Depois da destruição da Ronda da Noite e passado o período de luto, todos os projectos de Martinho se desvaneceram. O seu casamento com uma jovem da região perdeu toda a viabilidade e ele espaçou as suas visitas até que ela compreendeu que não estava mais no caminho de Martinho e que ele não pensava casar-se. De resto, os papéis do seu divórcio não chegavam, e ele não tinha qualquer empenho em apressar o caso. Tanto quanto sabia, Judite também não tinha em vista mudar de estado. Limitava-se a cuidar do pai, e as coisas funcionavam como se ele fosse eterno e não admitissem qualquer mudança.

Entretanto, o rosto de Judite tinha-se esfumado na sua memória e só olhando para os retratos que tinha dela podia aproximar-se da realidade que tivera na sua vida. O retrato do casamento, a que Maria Rosa quisera dar alguma ênfase, não lhe dizia grande coisa. Talvez o que é humano não esteja tão ligado a nós como se pensa, e por isso prescindimos do que amamos, tão depressa.

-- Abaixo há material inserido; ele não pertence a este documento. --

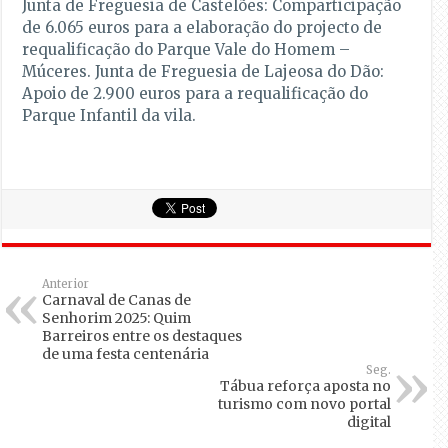
Junta de Freguesia de Castelões: Comparticipação
de 6.065 euros para a elaboração do projecto de
requalificação do Parque Vale do Homem –
Múceres. Junta de Freguesia de Lajeosa do Dão:
Apoio de 2.900 euros para a requalificação do
Parque Infantil da vila.
Anterior
Carnaval de Canas de
Senhorim 2025: Quim
Barreiros entre os destaques
de uma festa centenária
Seg.
Tábua reforça aposta no
turismo com novo portal
digital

Como nas pessoas que se concentram no sentimento da melancolia, a ideia do seu amor extinto por Judite recriava-se ainda com o seu desaparecimento. Podia-se dizer que lhe era mais grata a memória embelezada pela necessidade de a honrar, do que tudo o que vivera como casado. Os mestres, ainda que mais medíocres do que sublimes, tinham-lhe ensinado a arte de sentir, a mais fácil de degenerar e de redundar na extravagância. Sem o notar, viu-se preso de inspirações súbitas e tentações semelhantes a gostos grotescos. Rembrandt devia ser como ele, um homem sério, por exemplo, obediente às leis da cidade; mas que, com o sucesso e a riqueza, se transformasse num melancólico que se acha atraído pelo desejo de vingança iluminado por ofensas e injustiças mais ou menos reais. Ele próprio, Martinho, quis dedicar-se à pintura e fazer versos. O facto de se dizer que Portugal é um país de poetas vem dessa sombra de melancolia e insucesso que a todos afecta.

Tendo passado uma geração que ele reconhecia pelas modas que lhe eram comuns, viu-se incapaz de ver as mudanças senão com uma ponta de desprezo. Sem a capitosa presença de Maria Rosa, para quem os outros faziam parte do encantamento por si própria, Martinho não era senão um adulto por convicção e, de facto, um homem tímido a quem a liberdade assustava.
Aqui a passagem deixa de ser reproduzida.